El Dorado - Expeditions

Expeditions

El Dorado is applied to a legendary story in which precious stones were found in fabulous abundance along with gold coins. The concept of El Dorado underwent several transformations, and eventually accounts of the previous myth were also combined with those of the legendary city. The resulting El Dorado enticed European explorers for two centuries.

Among the earliest stories was the one told by Diego de Ordaz's lieutenant Martinez, who claimed to have been rescued from shipwreck, conveyed inland, and entertained by "El Dorado" himself (1531). During the Klein-Venedig period in Venezuela (1528 - 1546), agents of the Welser banking family (which had received a concession from Charles I of Spain) launched repeated expeditions into the interior of the country in search of El Dorado.
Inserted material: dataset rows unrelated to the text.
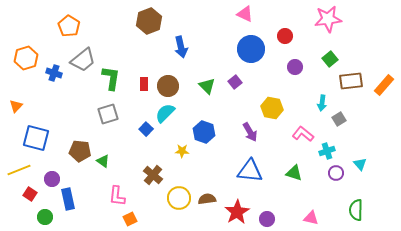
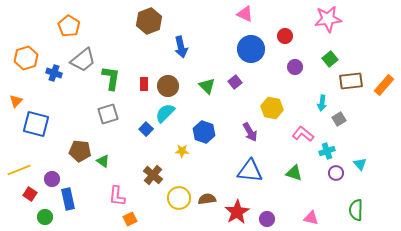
orange triangle at (16, 106): moved 5 px up
blue square at (36, 138): moved 14 px up
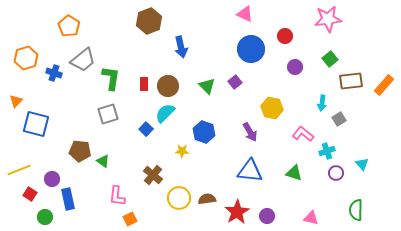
cyan triangle at (360, 164): moved 2 px right
purple circle at (267, 219): moved 3 px up
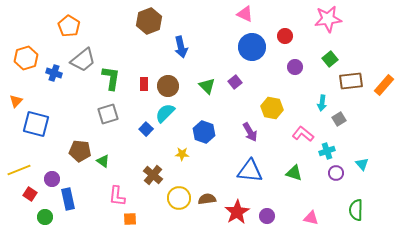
blue circle at (251, 49): moved 1 px right, 2 px up
yellow star at (182, 151): moved 3 px down
orange square at (130, 219): rotated 24 degrees clockwise
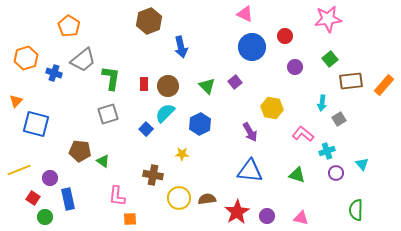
blue hexagon at (204, 132): moved 4 px left, 8 px up; rotated 15 degrees clockwise
green triangle at (294, 173): moved 3 px right, 2 px down
brown cross at (153, 175): rotated 30 degrees counterclockwise
purple circle at (52, 179): moved 2 px left, 1 px up
red square at (30, 194): moved 3 px right, 4 px down
pink triangle at (311, 218): moved 10 px left
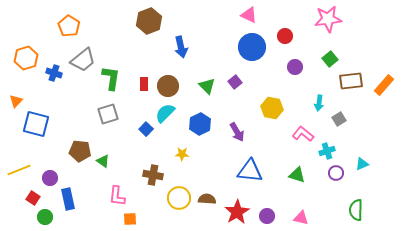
pink triangle at (245, 14): moved 4 px right, 1 px down
cyan arrow at (322, 103): moved 3 px left
purple arrow at (250, 132): moved 13 px left
cyan triangle at (362, 164): rotated 48 degrees clockwise
brown semicircle at (207, 199): rotated 12 degrees clockwise
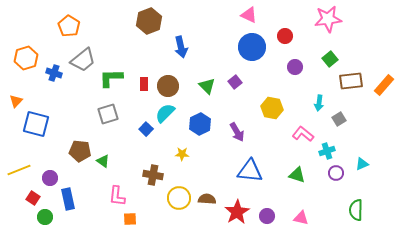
green L-shape at (111, 78): rotated 100 degrees counterclockwise
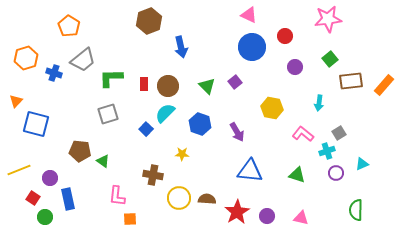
gray square at (339, 119): moved 14 px down
blue hexagon at (200, 124): rotated 15 degrees counterclockwise
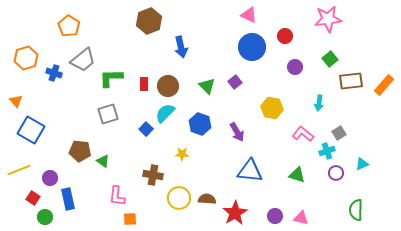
orange triangle at (16, 101): rotated 24 degrees counterclockwise
blue square at (36, 124): moved 5 px left, 6 px down; rotated 16 degrees clockwise
red star at (237, 212): moved 2 px left, 1 px down
purple circle at (267, 216): moved 8 px right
In 1540, Gonzalo Pizarro, the younger half-brother of Francisco Pizarro, was made the governor of the provenance of Quito in northern Ecuador. Shortly after taking lead in Quito, Gonzalo learned from many of the natives of a valley far to the east rich in both cinnamon and gold. He banded together 340 soldiers and about 4000 natives in 1541 and led them eastward down the Rio Coca and Rio Napo. Francisco de Orellana, Gonzalo’s nephew, accompanied his uncle on this expedition. Gonzalo quit after many of the soldiers and natives had died from hunger, disease, and periodic attacks by hostile natives. He ordered Orellana to continue downstream, where he eventually made it to the Atlantic Ocean, discovering the Amazon (named Amazon because of a tribe of female warriors that attacked Orellana’s men while on their voyage.)

Other expeditions include that of Philipp von Hutten (1541–1545), who led an exploring party from Coro on the coast of Venezuela; and of Gonzalo Jiménez de Quesada, the Governor of El Dorado, who started from Bogotá (1569).

Sir Walter Raleigh, who resumed the search in 1595, described El Dorado as a city on Lake Parime far up the Orinoco River in Guyana. This city on the lake was marked on English and other maps until its existence was disproved by Alexander von Humboldt during his Latin-America expedition (1799–1804).